21-ICRAD: Tackling chronic wasting disease in Europe

Chronic wasting disease (CWD) is a prion disease that affects deer, similar to BSE or "mad cow disease" of cattle.

Unlike BSE, there is as yet no evidence that it can spread to humans, but it has become very widespread in wild and farmed deer across North America, with major impacts on population numbers in some areas.

In 2016, CWD was found for the first time in Europe, in a wild reindeer in Norway, and since then more cases have been found in reindeer, moose and red deer in Norway and neighbouring countries.

The characteristics of the prions from these cases are distinctly different from those found in North America, suggesting that they have not arisen from importation of CWD.

There are also major differences between Europe and North America in the species of wild deer, their population sizes and distribution, habitat and management.

These differences mean that lessons learned from the experience of CWD in North America do not necessarily apply when planning control of the disease in Europe.

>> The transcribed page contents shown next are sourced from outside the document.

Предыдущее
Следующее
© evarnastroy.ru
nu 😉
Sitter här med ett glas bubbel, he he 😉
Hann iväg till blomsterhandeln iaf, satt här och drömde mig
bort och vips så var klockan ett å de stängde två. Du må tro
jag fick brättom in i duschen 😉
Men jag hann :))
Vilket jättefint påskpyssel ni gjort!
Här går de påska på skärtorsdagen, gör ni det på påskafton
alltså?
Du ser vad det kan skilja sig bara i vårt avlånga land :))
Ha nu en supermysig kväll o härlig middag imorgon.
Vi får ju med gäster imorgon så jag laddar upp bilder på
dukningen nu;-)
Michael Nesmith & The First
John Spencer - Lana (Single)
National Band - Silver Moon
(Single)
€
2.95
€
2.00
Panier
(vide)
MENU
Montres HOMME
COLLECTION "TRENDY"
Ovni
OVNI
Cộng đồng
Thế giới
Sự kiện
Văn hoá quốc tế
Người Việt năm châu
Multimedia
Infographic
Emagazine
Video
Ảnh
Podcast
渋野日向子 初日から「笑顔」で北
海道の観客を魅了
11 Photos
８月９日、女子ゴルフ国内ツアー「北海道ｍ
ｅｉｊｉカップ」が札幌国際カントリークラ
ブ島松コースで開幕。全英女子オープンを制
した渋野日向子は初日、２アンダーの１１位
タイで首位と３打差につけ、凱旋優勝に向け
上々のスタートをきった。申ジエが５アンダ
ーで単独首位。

This research project will address gaps in our knowledge, with the aim of developing targeted and cost-effective ways to detect CWD and limit its spread within European deer populations.

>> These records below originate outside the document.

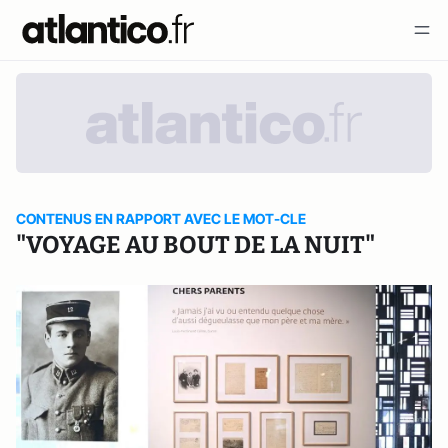
CONTENUS EN RAPPORT AVEC LE MOT-CLE
"VOYAGE AU BOUT DE LA NUIT"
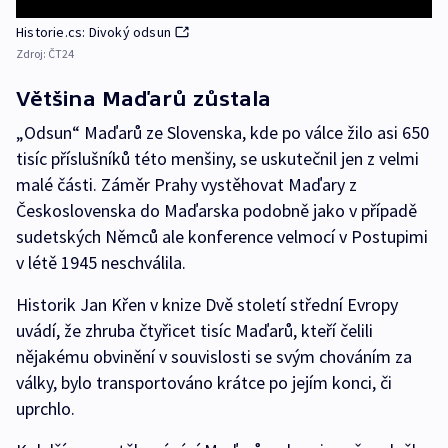
Historie.cs: Divoký odsun
Zdroj:
ČT24
Většina Maďarů zůstala
„Odsun“ Maďarů ze Slovenska, kde po válce žilo asi 650
tisíc příslušníků této menšiny, se uskutečnil jen z velmi
malé části. Záměr Prahy vystěhovat Maďary z
Československa do Maďarska podobně jako v případě
sudetských Němců ale konference velmocí v Postupimi
v létě 1945 neschválila.
Historik Jan Křen v knize Dvě století střední Evropy
uvádí, že zhruba čtyřicet tisíc Maďarů, kteří čelili
nějakému obvinění v souvislosti se svým chováním za
války, bylo transportováno krátce po jejím konci, či
uprchlo.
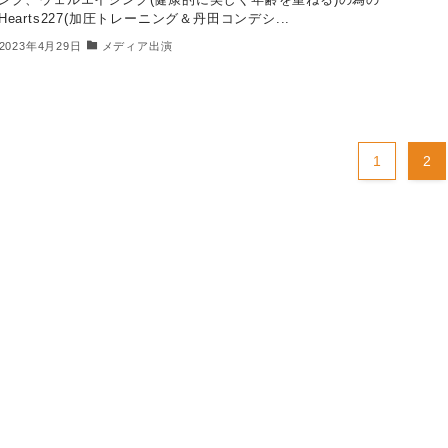
Hearts227(加圧トレーニング＆丹田コンデシ...
2023年4月29日
メディア出演
1
2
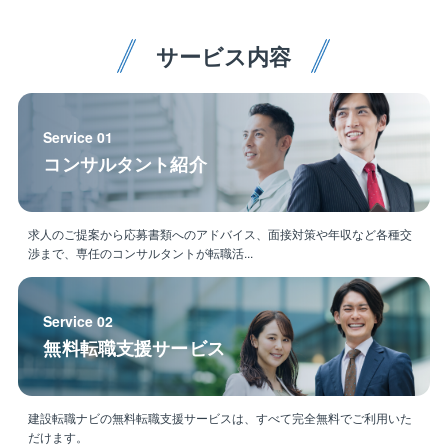
●エリア限定職（関東・東北・北陸等）
●地域限定職 (転居はなし)
サービス内容
Service 01
コンサルタント紹介
求人のご提案から応募書類へのアドバイス、面接対策や年収など各種交
渉まで、専任のコンサルタントが転職活...
Service 02
無料転職支援サービス
建設転職ナビの無料転職支援サービスは、すべて完全無料でご利用いた
だけます。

We will use information about CWD cases in Norway and Sweden and deer populations in these countries to develop mathematical tools that help decisions about where to direct disease detection efforts, and predict the spread of the disease, so that control strategies can be devised and tested. These tools can be adapted and applied in other European countries if CWD is found there in future.

We will also assess whether there is genetic resistance to CWD among any of the major breeds of wild and farmed deer in Europe, since selective breeding for disease resistance may help in control or prevention of spread.

Finally, we will examine the likelihood that European CWD strains could spread to farmed livestock (e.g. sheep, cattle and pigs) or people, by experimental infection of mice that have been genetically altered to mimic the prion susceptibility of each species, as well as alternative laboratory methods.

The research consortium working on this project brings together expertise and resources from leading European research groups working on animal and human prion diseases.

The outcomes of the project will provide evidence on the potential impacts of CWD in Europe, which will be vital in understanding the risks and planning effective ways to control and prevent adverse effects of the disease on animal, human and environmental health.